阅读说明：本技术 带有n面非注入区窗口的半导体激光器 (Semiconductor laser with N-face non-injection region window ) 是由 林涛 穆妍 解佳男 李亚宁 孙婉君 于 2021-07-30 设计创作，主要内容包括：带有N面非注入区窗口的半导体激光器结构,包括从上至下依次设置的P面电极,欧姆接触层,上限制层,上波导层,量子阱,下波导层,下限制层,衬底,N面非注入区窗口一,N面非注入区窗口二,N面电极；本发明带有N面非注入区窗口的半导体激光器结构,通过在较厚的N面衬底制作非注入区窗口来降低前后腔面处的载流子浓度,减少非辐射复合,光吸收相对减少,降低腔面处产生的热量,提高COD阈值,提升器件特性。(The semiconductor laser structure with the N-surface non-injection region window comprises a P-surface electrode, an ohmic contact layer, an upper limiting layer, an upper waveguide layer, a quantum well, a lower waveguide layer, a lower limiting layer, a substrate, an N-surface non-injection region window I, an N-surface non-injection region window II and an N-surface electrode which are sequentially arranged from top to bottom; according to the semiconductor laser structure with the N-surface non-injection region window, the non-injection region window is manufactured on the thicker N-surface substrate to reduce the carrier concentration at the front cavity surface and the back cavity surface, so that non-radiative recombination is reduced, light absorption is relatively reduced, heat generated at the cavity surfaces is reduced, the COD threshold is improved, and the device characteristics are improved.)

1. Semiconductor laser with N face non-injection region window, its characterized in that is including from last P face electrode (1) that sets gradually down, ohmic contact layer (2), go up limiting layer (3), go up waveguide layer (4), quantum well (5), lower waveguide layer (6), lower limiting layer (7), substrate (8), N face non-injection region window one (9), N face non-injection region window two (10), N face electrode (11).

2. The semiconductor laser with the N-surface non-implanted region window according to claim 1, wherein the N-surface non-implanted region window I (9) and the N-surface non-implanted region window II (10) are respectively arranged at two etched ends of the substrate (8), the width range of the N-surface non-implanted region window I (9) and the N-surface non-implanted region window II (10) is 10-500 μm, and the thickness range of the non-implanted region dielectric film is 0.1-5 μm.

3. A semiconductor laser with an N-plane non-implanted region window as defined in claim 1 wherein the material of the N-plane non-implanted region window one (9) is SiO₂Or SiN; the material of the N-surface non-injection region window II (10) is the same as that of the N-surface non-injection region window I (9).

Technical Field

The invention belongs to the technical field of semiconductor lasers, and particularly relates to a semiconductor laser with an N-surface non-injection region window.

Background

The semiconductor laser has the advantages of small volume, low power consumption, long service life, high electro-optic conversion efficiency, wide covered waveband range, low price and the like. Semiconductor lasers are required to have high output power and good beam quality in many application fields, such as pumped solid-state lasers and fiber lasers, laser communication, medical treatment, military and the like.

Because the semiconductor laser has a small volume, how to solve the problem of heat generation of the high-power semiconductor laser is firstly met in the aspect of further improving the output light power of the laser, wherein the most important problem is the problem of cavity surface heat generation.
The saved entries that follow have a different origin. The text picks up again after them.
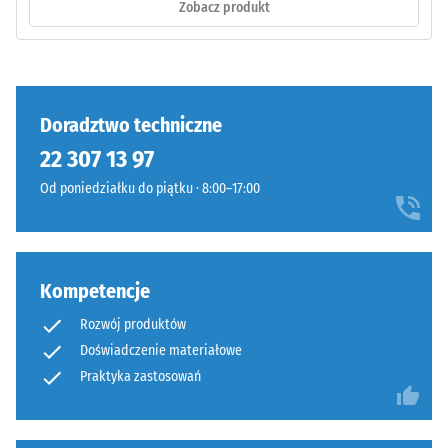
Zobacz produkt
na
ściskanie
materiału
opisuje
jego
Faliste
Doradztwo techniczne
odporność
zęby
22 307 13 97
na
na
obciążenia
Od poniedziałku do piątku · 8:00–17:00
czterech
punktowe.
bokach
Określa,
(jak
w
w
jakim
Kompetencje
systemie
stopniu
4035)
Rozwój produktów
materiał
bez
Doświadczenie materiałowe
ulega
sfazowania
Praktyka zastosowań
odkształceniu
krawędzi.
pod
Krawędzie
wpływem
pozostają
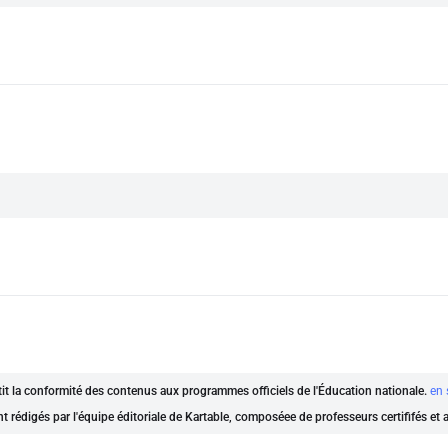
ntit la conformité des contenus aux programmes officiels de l'Éducation nationale.
en 
nt rédigés par l'équipe éditoriale de Kartable, composéee de professeurs certififés et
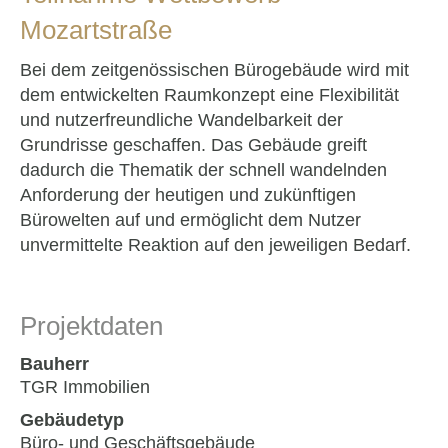
Mozartstraße
Bei dem zeitgenössischen Bürogebäude wird mit
dem entwickelten Raumkonzept eine Flexibilität
und nutzerfreundliche Wandelbarkeit der
Grundrisse geschaffen. Das Gebäude greift
dadurch die Thematik der schnell wandelnden
Anforderung der heutigen und zukünftigen
Bürowelten auf und ermöglicht dem Nutzer
unvermittelte Reaktion auf den jeweiligen Bedarf.
Projektdaten
Bauherr
TGR Immobilien
Gebäudetyp
Büro- und Geschäftsgebäude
When the semiconductor laser outputs high power, the power density in the quantum well of the active region can reach 10¹⁰W/cm³In order of magnitude, input electric energy cannot be completely converted into optical energy, and partial electric energy can be converted into heat energy, so that the laser is locally overheated, various working performances are degraded, and sometimes sudden catastrophic damage can occur to cause the laser to fail.

The Catastrophic Optical Damage (COD) of the facets is a major cause of sudden failure of edge-emitting semiconductor lasers. Aiming at inhibiting COD from occurring at the cavity surface of the high-power semiconductor laser, the currently common methods mainly comprise: the device comprises a cavity surface passivation treatment technology, a cavity surface coating technology, a non-absorption window technology, a current non-injection area introduced near the cavity surface and a current barrier layer technology. The cavity surface non-injection region technology has become the main structure mode of the high-power semiconductor laser at present due to the characteristics of simple process, easy realization and good process compatibility. The cavity surface non-injection region technology mainly limits the injection of carriers into the cavity surface and reduces the carrier concentration at the cavity surface by respectively introducing a section of current non-injection region near the front cavity surface and the back cavity surface, thereby reducing the non-radiative recombination of the carriers at the cavity surface and improving the COD threshold.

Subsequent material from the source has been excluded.